__WHAT THE TASK REQUIRES__
The listing below holds pictures; exclude them. Return exactly the lines from the one with "Hulu Sungai, Ketapang" through the one with "入している場合、2017年8月8日以降にリリースされる".

__DATA LISTING__

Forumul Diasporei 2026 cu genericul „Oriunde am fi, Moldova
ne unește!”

* * *

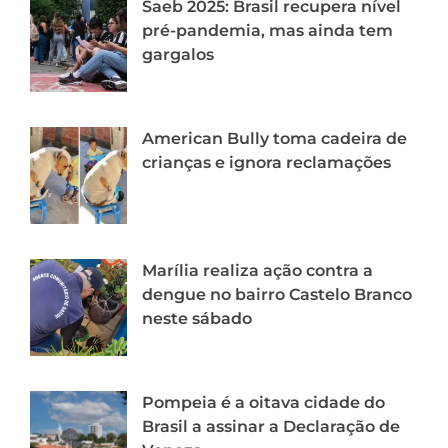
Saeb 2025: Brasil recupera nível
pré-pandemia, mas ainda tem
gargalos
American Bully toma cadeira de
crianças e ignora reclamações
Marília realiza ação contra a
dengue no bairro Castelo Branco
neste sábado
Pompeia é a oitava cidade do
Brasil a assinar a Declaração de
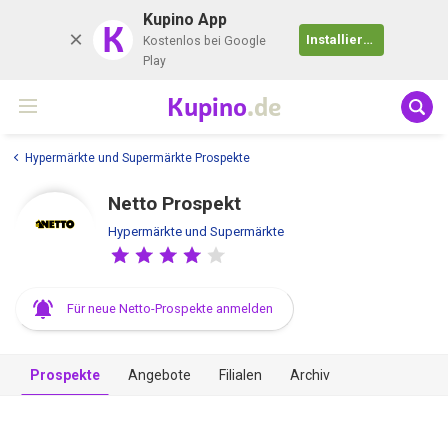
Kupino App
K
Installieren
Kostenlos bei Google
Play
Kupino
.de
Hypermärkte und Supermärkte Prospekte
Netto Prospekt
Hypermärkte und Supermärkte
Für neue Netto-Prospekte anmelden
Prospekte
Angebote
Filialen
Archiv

---

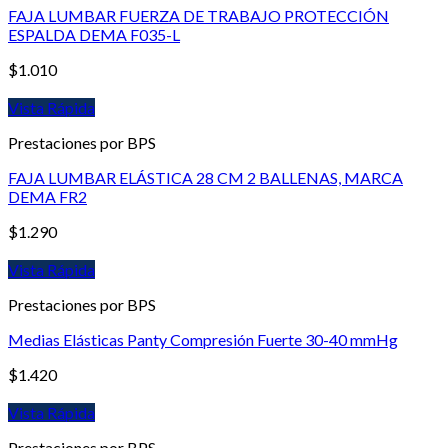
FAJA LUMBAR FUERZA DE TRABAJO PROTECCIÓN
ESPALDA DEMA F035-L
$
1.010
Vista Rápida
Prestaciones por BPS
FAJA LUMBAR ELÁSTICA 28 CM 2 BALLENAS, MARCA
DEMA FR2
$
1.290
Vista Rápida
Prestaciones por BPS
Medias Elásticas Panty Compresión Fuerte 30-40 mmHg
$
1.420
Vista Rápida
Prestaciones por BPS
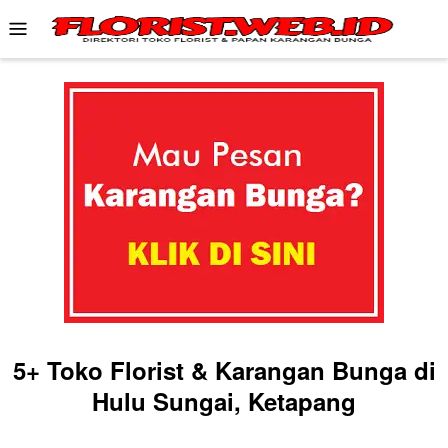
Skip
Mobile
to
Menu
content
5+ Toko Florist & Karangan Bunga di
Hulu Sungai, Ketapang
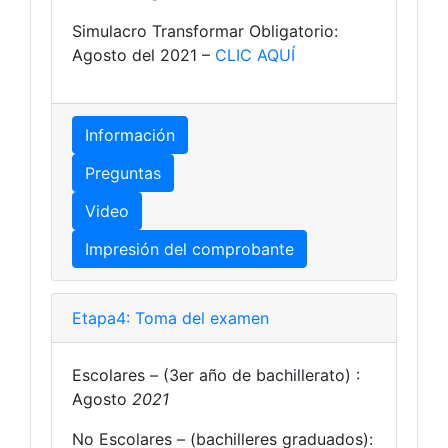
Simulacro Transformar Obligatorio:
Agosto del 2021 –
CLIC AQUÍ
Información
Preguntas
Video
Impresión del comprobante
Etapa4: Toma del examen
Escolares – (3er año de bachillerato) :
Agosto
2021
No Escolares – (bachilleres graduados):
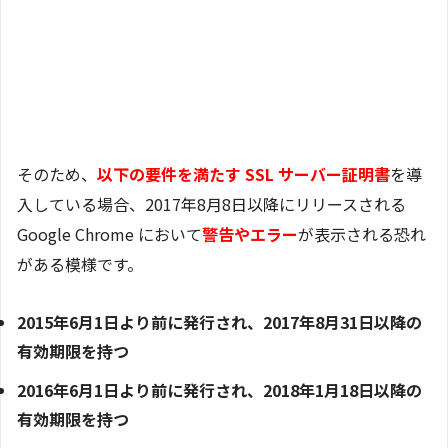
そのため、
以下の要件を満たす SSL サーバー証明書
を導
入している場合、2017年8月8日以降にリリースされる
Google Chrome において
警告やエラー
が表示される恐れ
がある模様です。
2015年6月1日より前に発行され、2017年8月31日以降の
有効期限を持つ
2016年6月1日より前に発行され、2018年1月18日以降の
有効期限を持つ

__TASK SOLUTION__
Hulu Sungai, Ketapang
Simulacro Transformar Obligatorio:
Agosto del 2021 –
CLIC AQUÍ
Información
Preguntas
Video
Impresión del comprobante
Etapa4: Toma del examen
Escolares – (3er año de bachillerato) :
Agosto
2021
No Escolares – (bachilleres graduados):
そのため、
以下の要件を満たす SSL サーバー証明書
を導
入している場合、2017年8月8日以降にリリースされる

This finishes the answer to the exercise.